Hiponun hep alerjik olduğunu düşündük. Ya alerji yerine akciğer ödemi yapıyorsa?
Diş hekimliğinde kök kanal tedavisi sırasında %0.5 – %5.5 arasında herhangi bir konsantrasyonda sodyum hipoklorit (NaOCl) in sudaki solüsyonu bolca kullanılır. Ağız ile temas süresi bazen en az 20 dakikadır, zor kanal tedavilerinde 1 saate yakın olabilir.
Hastanın ve hekimin hipo teması sadece mukoza yolu ile değil aynı zamanda solunum yolu ile de gerçekleşmektedir.
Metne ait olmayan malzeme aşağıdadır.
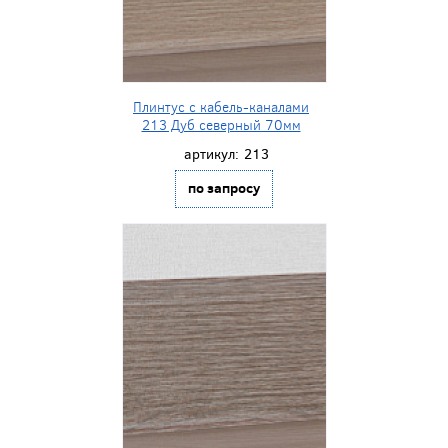
Плинтус с кабель-каналами
213 Дуб северный 70мм
артикул:
213
по запросу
Bu sırada hastada duyulan bazı rahatsızlıklar literatüre geçmiştir. (Syed M, 2015) (Bruch MK. 2007) (Slaughter RJ,2019)
Literatürde tek hipo alerji vaka sunumu Ege diş hekimliğinden Sn Çalışkan’a aittir. (Caliskan MK, 1994) Her ne kadar bu vakada post op deri testi ile immün duyarlık gösterilmiş olsa bile ben bu vakanın aslında alerji olduğundan emin değilim. Daha çok periapikal dokuya hipo taşması gibi göründü bana. Periapekse taşırılan hiponun hastanın yüzünde, veya çevre yumuşak dokularında, derin perioral dokularda yarattığı flegmon, fascit, ampiyem, veya nekrotik ve progresif doku cevapları alerji olarak değerlendirilemez.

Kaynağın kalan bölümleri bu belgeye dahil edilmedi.